This post was inspired by a friend who just turned 25 this week, and has gone through a lot of ups and downs over the last year. It made me think back to my mid 20s and how I never thought I’d be happy, or that I would have anything that I wanted. Because every time I came close to being happy, someone or something had to smash it all to hell.
This photo was taken at the Chicago Conservatory…obviously on November 10th 2007. Nearly 7 years ago. At that moment I was with a guy that I barely knew…we met on eHarmony, and after hundred of hours of phone conversations we decided to meet halfway between our home states, in Chicago. We did a lot of sightseeing, and planned this trip for WEEEEEEEEKS.

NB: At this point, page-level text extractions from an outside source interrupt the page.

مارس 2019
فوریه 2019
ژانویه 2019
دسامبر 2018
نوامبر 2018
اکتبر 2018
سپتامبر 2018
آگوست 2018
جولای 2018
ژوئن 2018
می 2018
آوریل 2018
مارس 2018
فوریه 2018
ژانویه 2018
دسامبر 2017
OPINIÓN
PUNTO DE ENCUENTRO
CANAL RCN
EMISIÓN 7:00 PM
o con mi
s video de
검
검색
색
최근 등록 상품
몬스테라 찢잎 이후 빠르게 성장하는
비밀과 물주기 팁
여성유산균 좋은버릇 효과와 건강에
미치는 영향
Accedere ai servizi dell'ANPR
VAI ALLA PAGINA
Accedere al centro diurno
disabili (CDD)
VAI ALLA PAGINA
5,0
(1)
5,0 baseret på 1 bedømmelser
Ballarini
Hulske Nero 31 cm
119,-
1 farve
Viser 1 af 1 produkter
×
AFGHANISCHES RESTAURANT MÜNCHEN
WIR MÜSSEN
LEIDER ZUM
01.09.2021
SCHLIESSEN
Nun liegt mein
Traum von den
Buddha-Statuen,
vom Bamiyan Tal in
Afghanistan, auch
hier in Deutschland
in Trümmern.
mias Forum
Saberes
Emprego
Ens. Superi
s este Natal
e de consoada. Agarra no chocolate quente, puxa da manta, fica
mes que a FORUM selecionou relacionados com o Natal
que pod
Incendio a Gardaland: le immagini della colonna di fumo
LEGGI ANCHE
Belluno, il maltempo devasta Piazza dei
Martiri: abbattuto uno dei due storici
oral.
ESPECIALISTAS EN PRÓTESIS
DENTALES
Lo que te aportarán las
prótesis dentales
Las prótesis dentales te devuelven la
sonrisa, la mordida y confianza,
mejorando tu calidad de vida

This is the only photo I have with him in it from that trip, even though I took hundreds of us that weekend. Because I destroyed all evidence of him just a few weeks later.
I remember the weeks leading up to “meeting” him online. I was pining away for someone who would never want to be with me the way I wanted him to; I was…for lack of a better word, homeless (I rented a room, from my best friend and her idiot husband, for a disgusting amount of money that left me so broke I couldn’t feed myself, and so miserable from their dysfunctional relationship that I thought I was nuts.) and picked up every single shift I could get at what ever retail job I was working at at that time (I don’t even remember…Mimi Maternity maybe???). I was lost. I was questioning everything and when J* and I “met” online I felt like it was fate, it was meant to be and he was The One.
It was. It wasn’t. He was not. To make a long story short, he proposed on the way home, over the phone (Hellllo HANS!), I said yes (My middle name is Ann….hmmmm); and just 2 short weeks later her crushed me by telling me he was going to go back to his ex. Talk about a roller coaster of emotions there. (I hope you all get the frozen references there…and when I returned home my “BFF” told me I could not marry a guy I just met, and that I was wako and needed to be committed…like literally taken to the psych ward.)
That was pretty much rock bottom for me. I hated pretty much everyone and everything about my life. I honestly thought that I did something so heinous that I never deserved to be happy. But I was wrong.
Just over a year and a half, 2 more boyfriends-ish, 2 moves and one more internet dating attempt later…I did meet The One. The Only One. Life turned around so fast and not because of a guy. Because I met my other half, the one who lifts me up and is my life line in rough times. I never would have thought at the moment that I took that photo, that my life would take such a dramatic turn and go on a totally different path than the one I saw before me.
It’s crazy what can happen in 7 years!